Surface electronic structure of plasma-treated indium tin oxides

Abstract

X-ray photoelectron spectroscopy (XPS) has been used to study the electronic structures of indium tin oxide (ITO) surfaces treated by ${\mathrm{O}}^{+},$ ${\mathrm{Ar}}^{+},$ and ${\mathrm{NH}}_x^{+}$ plasmas.
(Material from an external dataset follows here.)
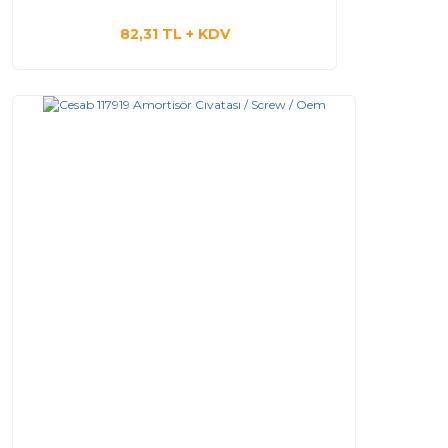
82,31 TL + KDV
The XPS data show that there is a significant change in core level energies $(\mathrm{In}{\text{\hspace{0.17em}3d}}_{\text{5/2}}$ O $\text{1s,}$ and Sn ${\text{3d}}_{\text{5/2}}\mathrm{),}$ in donor concentration $({\mathrm{Sn}}^{\mathrm{4+}}\mathrm{),}$ in valence band maximums (VBM), and in work functions on ITO surfaces being treated by ${\mathrm{O}}^{\mathrm{+}}$ and ${\mathrm{NH}}_x^{+}$ plasmas, compared with that of virgin and ${\mathrm{Ar}}^{+}$ plasma treated surfaces. Based on these experimental data, a surface band-bending theory is proposed. The theory explains that when Fermi energy of the plasma-treated surface is shifted towards the middle of the band gap: core levels will shift their energies to lower binding energies, VBM will bend upward, and work function will increase, as observed.